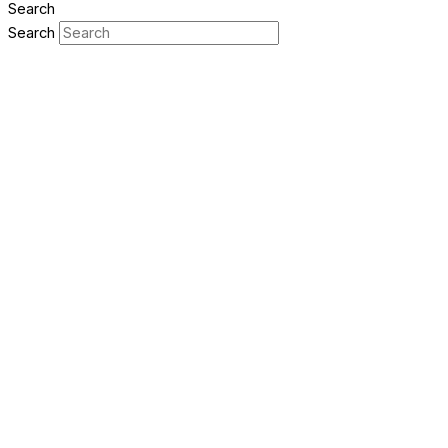
Search
Search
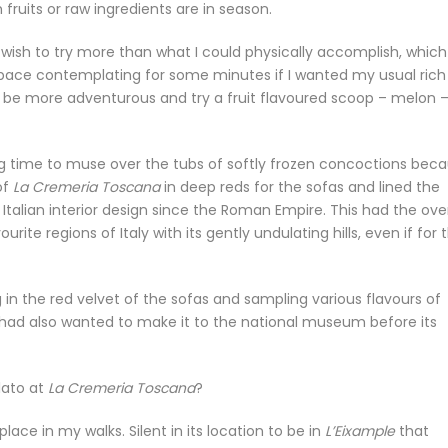
fruits or raw ingredients are in season.
t wish to try more than what I could physically accomplish, which
 space contemplating for some minutes if I wanted my usual rich
ld be more adventurous and try a fruit flavoured scoop – melon 
ing time to muse over the tubs of softly frozen concoctions bec
of
La Cremeria Toscana
in deep reds for the sofas and lined the
n Italian interior design since the Roman Empire. This had the over
urite regions of Italy with its gently undulating hills, even if for 
 in the red velvet of the sofas and sampling various flavours of
 I had also wanted to make it to the national museum before its
lato at
La Cremeria Toscana
?
lace in my walks. Silent in its location to be in
L’Eixample
that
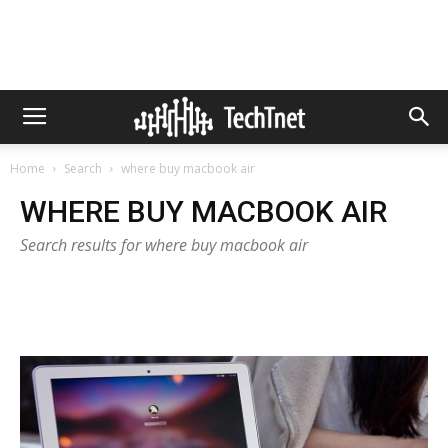
Home
Search
where buy macbook air
WHERE BUY MACBOOK AIR
Search results for where buy macbook air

• What the task asks:
Every line of the material above should be repeated exactly, except for the pictures.

• Task answer:
Search
Search
fruits or raw ingredients are in season.
t wish to try more than what I could physically accomplish, which
 space contemplating for some minutes if I wanted my usual rich
ld be more adventurous and try a fruit flavoured scoop – melon 
ing time to muse over the tubs of softly frozen concoctions bec
of
La Cremeria Toscana
in deep reds for the sofas and lined the
n Italian interior design since the Roman Empire. This had the over
urite regions of Italy with its gently undulating hills, even if for 
 in the red velvet of the sofas and sampling various flavours of
 I had also wanted to make it to the national museum before its
lato at
La Cremeria Toscana
?
lace in my walks. Silent in its location to be in
L’Eixample
that
Home
Search
where buy macbook air
WHERE BUY MACBOOK AIR
Search results for where buy macbook air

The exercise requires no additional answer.